[Extracted page text data]
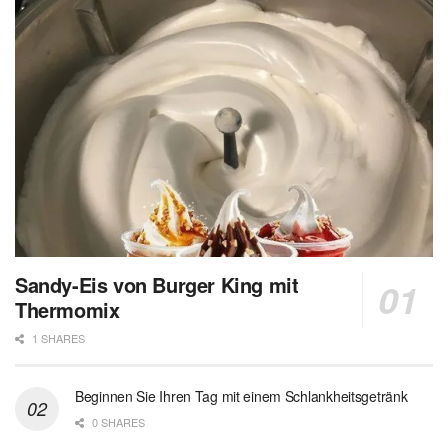
Sandy-Eis von Burger King mit
Thermomix
1 SHARES
Beginnen Sie Ihren Tag mit einem Schlankheitsgetränk
0 SHARES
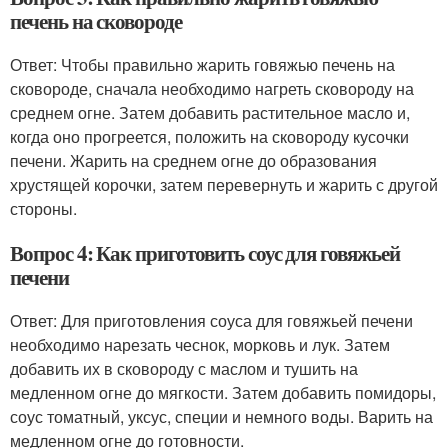
печень на сковороде
Ответ: Чтобы правильно жарить говяжью печень на
сковороде, сначала необходимо нагреть сковороду на
среднем огне. Затем добавить растительное масло и,
когда оно прогреется, положить на сковороду кусочки
печени. Жарить на среднем огне до образования
хрустящей корочки, затем перевернуть и жарить с другой
стороны.
Вопрос 4: Как приготовить соус для говяжьей
печени
Ответ: Для приготовления соуса для говяжьей печени
необходимо нарезать чеснок, морковь и лук. Затем
добавить их в сковороду с маслом и тушить на
медленном огне до мягкости. Затем добавить помидоры,
соус томатный, уксус, специи и немного воды. Варить на
медленном огне до готовности.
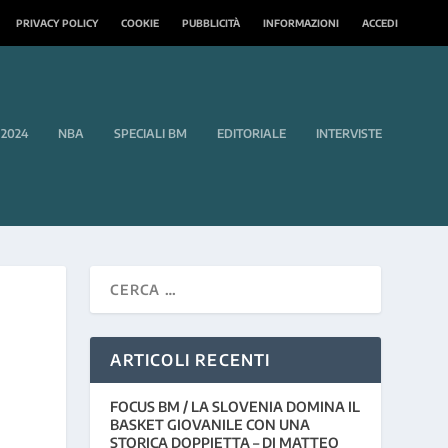
PRIVACY POLICY
COOKIE
PUBBLICITÀ
INFORMAZIONI
ACCEDI
 2024
NBA
SPECIALI BM
EDITORIALE
INTERVISTE
ARTICOLI RECENTI
FOCUS BM / LA SLOVENIA DOMINA IL
BASKET GIOVANILE CON UNA
STORICA DOPPIETTA – DI MATTEO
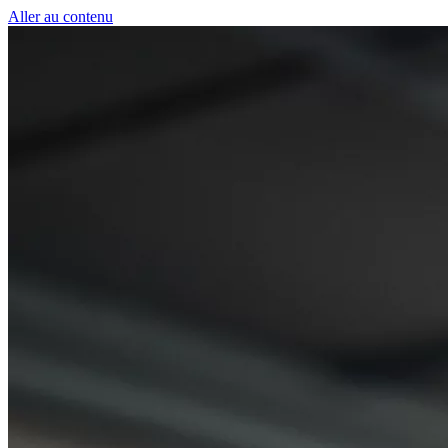
Panneau de gestion des cookies
Aller au contenu
50 € pour toute première souscription à la fibre !
-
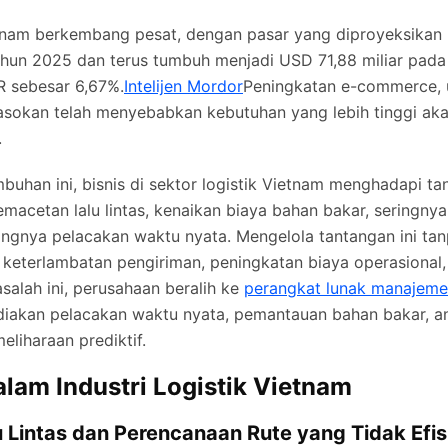
Vietnam berkembang pesat, dengan pasar yang diproyeksika
ahun 2025 dan terus tumbuh menjadi USD 71,88 miliar pada
 sebesar 6,67%.
Intelijen Mordor
Peningkatan e-commerce, u
pasokan telah menyebabkan kebutuhan yang lebih tinggi a
.
mbuhan ini, bisnis di sektor logistik Vietnam menghadapi t
kemacetan lalu lintas, kenaikan biaya bahan bakar, seringny
ngnya pelacakan waktu nyata. Mengelola tantangan ini tan
eterlambatan pengiriman, peningkatan biaya operasional, d
alah ini, perusahaan beralih ke
perangkat lunak manajem
akan pelacakan waktu nyata, pemantauan bahan bakar, ana
liharaan prediktif.
lam Industri Logistik Vietnam
 Lintas dan Perencanaan Rute yang Tidak Efis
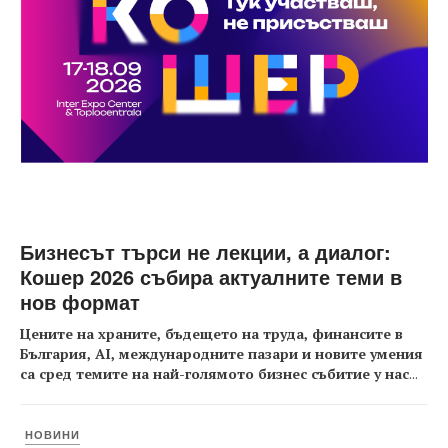
Бизнесът търси не лекции, а диалог:
Кошер 2026 събира актуалните теми в
нов формат
Цените на храните, бъдещето на труда, финансите в
България, AI, международните пазари и новите умения
са сред темите на най-голямото бизнес събитие у нас
...
НОВИНИ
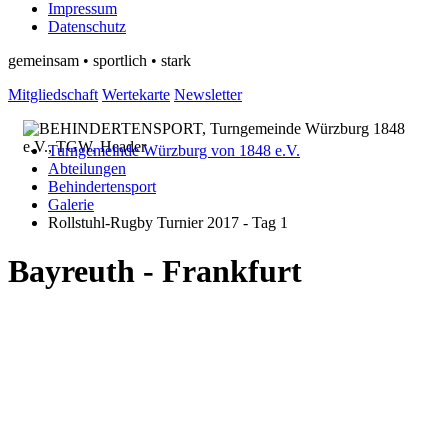
Impressum
Datenschutz
gemeinsam • sportlich • stark
Mitgliedschaft
Wertekarte
Newsletter
Turngemeinde Würzburg von 1848 e.V.
Abteilungen
Behindertensport
Galerie
Rollstuhl-Rugby Turnier 2017 - Tag 1
Bayreuth - Frankfurt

• Instructions for the task
Set the lines above down again, word for word, from the first through the one containing "печени. Жарить на среднем огне до образования"; pictures excluded.

• Solution for this problem
Sandy-Eis von Burger King mit
Thermomix
1 SHARES
Beginnen Sie Ihren Tag mit einem Schlankheitsgetränk
0 SHARES
печень на сковороде
Ответ: Чтобы правильно жарить говяжью печень на
сковороде, сначала необходимо нагреть сковороду на
среднем огне. Затем добавить растительное масло и,
когда оно прогреется, положить на сковороду кусочки
печени. Жарить на среднем огне до образования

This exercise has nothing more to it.